What the exercise asks:
Within the material below, filter for lines that hold the word "Thiên".

Given information:
--- START ---
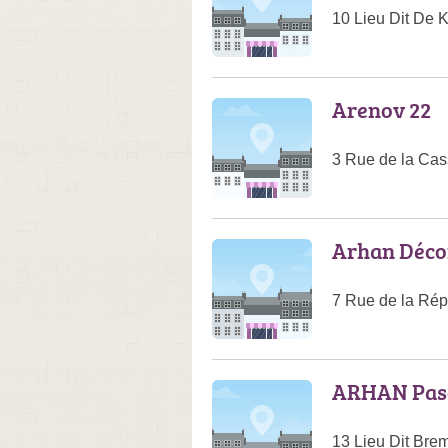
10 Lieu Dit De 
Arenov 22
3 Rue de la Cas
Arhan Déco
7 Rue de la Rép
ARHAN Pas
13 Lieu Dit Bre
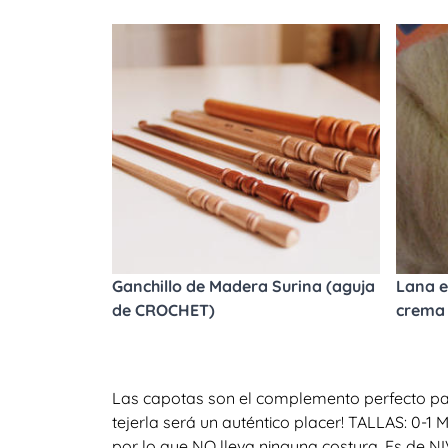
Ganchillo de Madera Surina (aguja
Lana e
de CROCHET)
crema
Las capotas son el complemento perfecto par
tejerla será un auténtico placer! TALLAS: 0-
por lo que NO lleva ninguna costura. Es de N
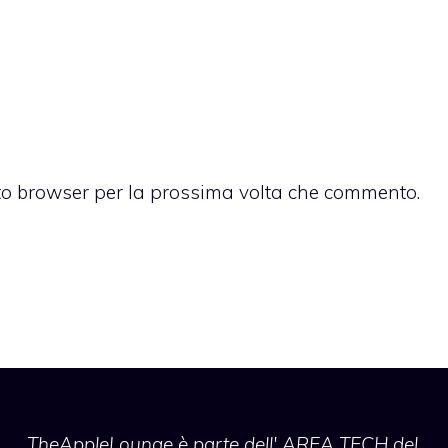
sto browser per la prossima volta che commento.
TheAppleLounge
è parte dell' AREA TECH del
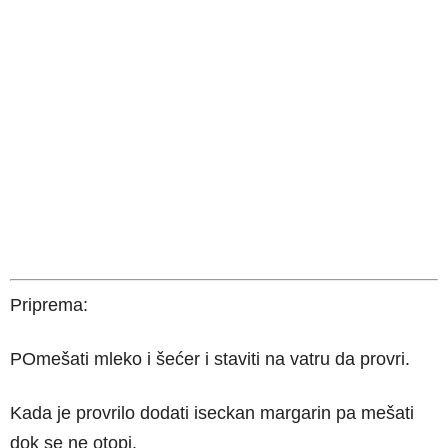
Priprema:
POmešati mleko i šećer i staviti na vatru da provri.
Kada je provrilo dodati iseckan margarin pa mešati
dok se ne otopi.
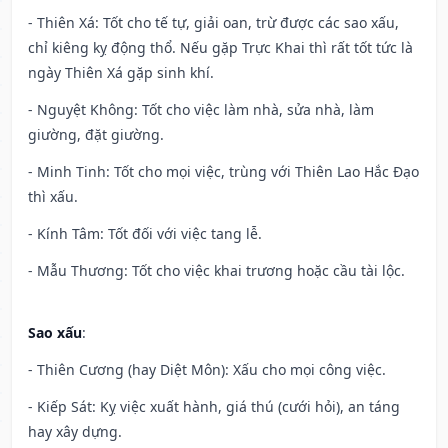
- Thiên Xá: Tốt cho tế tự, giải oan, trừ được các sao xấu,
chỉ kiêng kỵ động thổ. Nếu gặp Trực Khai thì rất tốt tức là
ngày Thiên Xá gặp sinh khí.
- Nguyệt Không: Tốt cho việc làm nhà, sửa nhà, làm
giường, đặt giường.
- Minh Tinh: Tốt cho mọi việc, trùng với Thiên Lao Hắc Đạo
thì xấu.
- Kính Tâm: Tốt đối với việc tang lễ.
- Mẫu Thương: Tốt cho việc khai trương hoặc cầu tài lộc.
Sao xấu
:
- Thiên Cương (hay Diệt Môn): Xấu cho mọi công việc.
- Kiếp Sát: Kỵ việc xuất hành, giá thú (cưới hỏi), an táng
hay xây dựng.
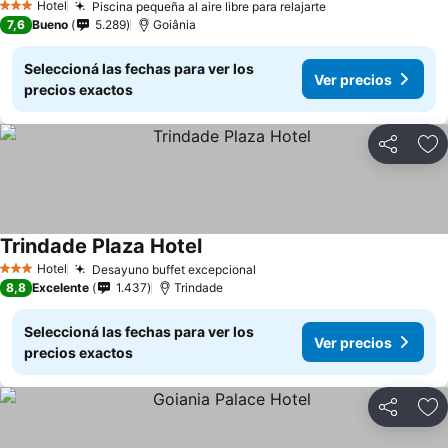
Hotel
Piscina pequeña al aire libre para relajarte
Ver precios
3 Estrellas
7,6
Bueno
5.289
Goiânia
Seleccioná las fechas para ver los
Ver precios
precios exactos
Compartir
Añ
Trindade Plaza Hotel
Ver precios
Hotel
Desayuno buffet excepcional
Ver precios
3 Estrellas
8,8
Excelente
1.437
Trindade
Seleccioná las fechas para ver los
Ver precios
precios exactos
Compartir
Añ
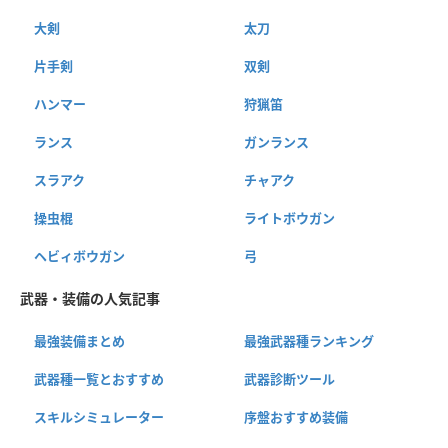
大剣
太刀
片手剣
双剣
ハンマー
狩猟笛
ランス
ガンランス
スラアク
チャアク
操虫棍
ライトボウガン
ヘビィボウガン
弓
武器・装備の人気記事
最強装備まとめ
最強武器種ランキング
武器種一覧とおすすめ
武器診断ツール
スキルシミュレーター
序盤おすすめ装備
--- END ---
Completed exercise:
- Thiên Xá: Tốt cho tế tự, giải oan, trừ được các sao xấu,
ngày Thiên Xá gặp sinh khí.
- Minh Tinh: Tốt cho mọi việc, trùng với Thiên Lao Hắc Đạo
- Thiên Cương (hay Diệt Môn): Xấu cho mọi công việc.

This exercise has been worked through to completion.